The most significant change of the cities we studied was in Gary where the poverty rate fell from 38% in 2014 to 30% in 2015. Even considering a 4.4% margin of error, this change is remarkable. The initial statistics seem to show that the changes in Gary are strongest for children and African American residents.
While determining the exact cause of the poverty reduction in Gary requires fuller study, one key factor is a stronger economy.
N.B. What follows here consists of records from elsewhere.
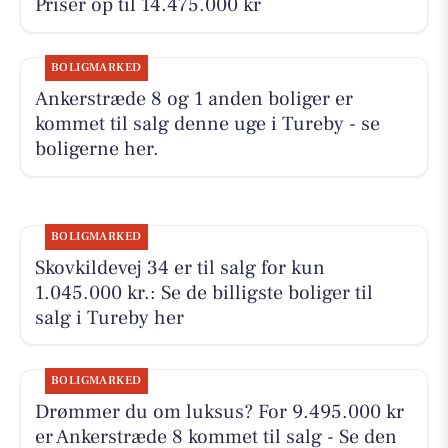
Priser op til 14.475.000 kr
BOLIGMARKED
Ankerstræde 8 og 1 anden boliger er
kommet til salg denne uge i Tureby - se
boligerne her.
BOLIGMARKED
Skovkildevej 34 er til salg for kun
1.045.000 kr.: Se de billigste boliger til
salg i Tureby her
BOLIGMARKED
Drømmer du om luksus? For 9.495.000 kr
er Ankerstræde 8 kommet til salg - Se den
Unemployment peaked in the Gary region in January 2010 at 12% with just 290,000 jobs for a labor force of 330,000. Preliminary statistics for July 2016 from the Bureau of Labor Statistics show 330,000 jobs in the Gary region for a labor force that has grown to 350,000 and an unemployment rate that has dropped to 5.8%.
Within Gary city, the median household income rose from $26,000 to $30,000 from 2014 to 2015.Yet, Gary has a long way to go to help its residents reach economic sustainability. Incomes in Gary are still far below other parts of the country—the national median household income is $56,000 and neighboring Chicago has a median household income of $51,000. Gary’s poverty rate is also twice today’s national rate and twice the 15% poverty rate Gary had in 1970.
To continue its progress in reducing poverty Gary has to maintain its positive economic momentum and that must include helping households cut costs. Nationally, the cost of living has been rising faster than incomes and Gary is not immune to such trends. A moderate income household in Gary spends 25% of their income on transportation according to the CNT Housing and Transportation Affordability Index. With an AllTransit Performance Score of just 1.8 on a scale of10, it is clear that Gary’s transportation system needs improvement if it is to be a reliable, cost saving means of jobs access for Gary’s households.
In aggregate, Gary residents spend $305 million per year on transportation—or $9 billion over a 30 year period. Channeling some of those funds to local transportation solutions that increase convenience and decrease costs would benefit households of all income levels. Similar efficiencies and savings can be found in areas like water and energy.
Cities around the country are grappling with issues of equity and economic mobility. The recent Census statistics give some glimmers of hope that the tide is turning towards an economy that benefits all, but targeted investments to make our cities more efficient and lower household costs will help lock in and multiply the benefits of those economic improvements.